__WHAT YOU HAVE TO DO__
Please copy, exactly as they appear below, the lines from the one containing "Termos e Condições" through the one containing "Politica de reembolso".

-- SUPPLIED MATERIAL follows --

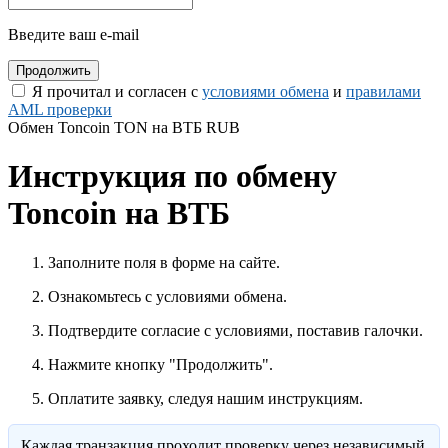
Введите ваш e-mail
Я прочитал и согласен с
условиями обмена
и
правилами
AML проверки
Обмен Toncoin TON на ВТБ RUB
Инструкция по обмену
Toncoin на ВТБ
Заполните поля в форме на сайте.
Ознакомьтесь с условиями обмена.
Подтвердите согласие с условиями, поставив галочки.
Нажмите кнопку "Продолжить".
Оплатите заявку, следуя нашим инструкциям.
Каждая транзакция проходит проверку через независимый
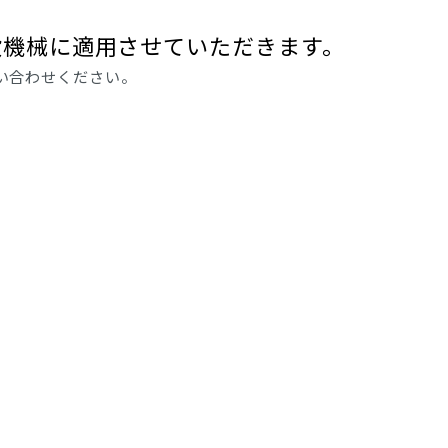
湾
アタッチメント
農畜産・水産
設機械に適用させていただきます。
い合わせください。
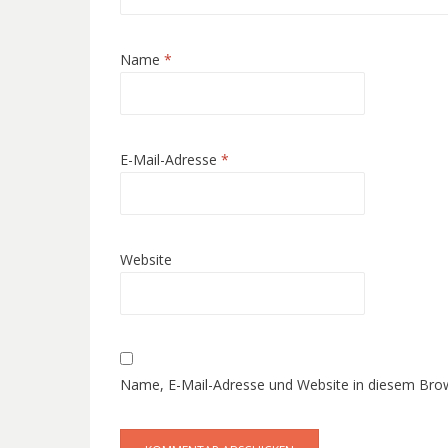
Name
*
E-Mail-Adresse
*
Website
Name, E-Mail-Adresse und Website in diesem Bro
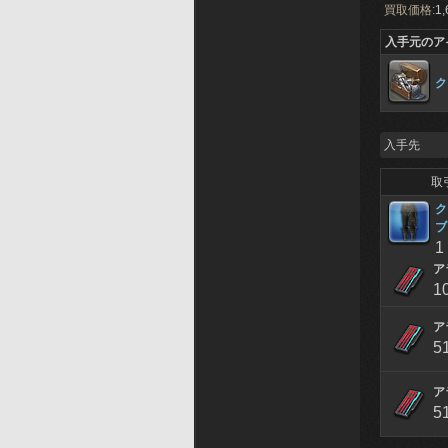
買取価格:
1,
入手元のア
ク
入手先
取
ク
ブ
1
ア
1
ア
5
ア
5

-- SUPPLIED MATERIAL concluded --
-- SUPPLIED MATERIAL follows --

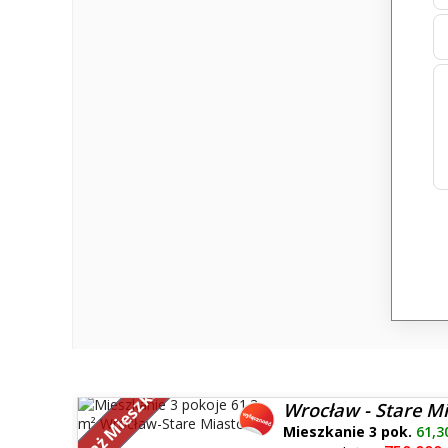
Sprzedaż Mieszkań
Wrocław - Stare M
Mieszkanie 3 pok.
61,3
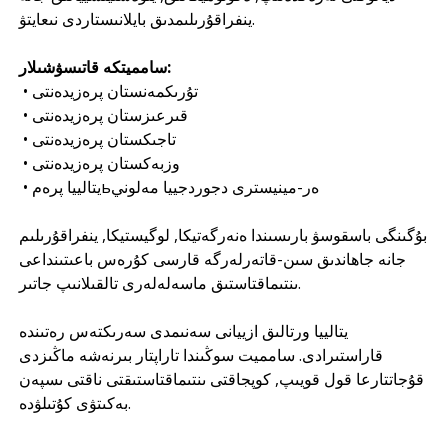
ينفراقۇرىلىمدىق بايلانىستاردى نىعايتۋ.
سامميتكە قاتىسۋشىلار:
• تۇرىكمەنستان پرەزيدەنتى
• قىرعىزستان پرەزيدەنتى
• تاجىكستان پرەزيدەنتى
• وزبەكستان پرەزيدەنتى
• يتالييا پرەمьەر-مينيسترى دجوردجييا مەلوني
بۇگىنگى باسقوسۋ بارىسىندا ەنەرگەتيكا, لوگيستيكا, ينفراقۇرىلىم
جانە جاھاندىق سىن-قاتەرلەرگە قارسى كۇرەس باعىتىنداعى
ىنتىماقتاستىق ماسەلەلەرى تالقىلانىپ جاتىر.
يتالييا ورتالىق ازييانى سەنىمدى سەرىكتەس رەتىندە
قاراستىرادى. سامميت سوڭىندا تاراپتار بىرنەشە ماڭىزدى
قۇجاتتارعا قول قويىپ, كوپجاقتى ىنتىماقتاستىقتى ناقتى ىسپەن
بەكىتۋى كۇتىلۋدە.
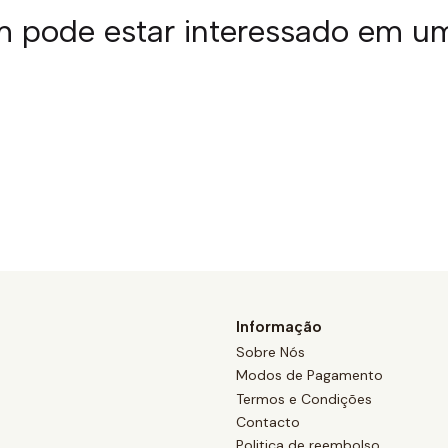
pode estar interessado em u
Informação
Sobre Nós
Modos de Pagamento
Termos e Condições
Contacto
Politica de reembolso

-- SUPPLIED MATERIAL concluded --

__WORKED SOLUTION__
Termos e Condições
Contacto
Politica de reembolso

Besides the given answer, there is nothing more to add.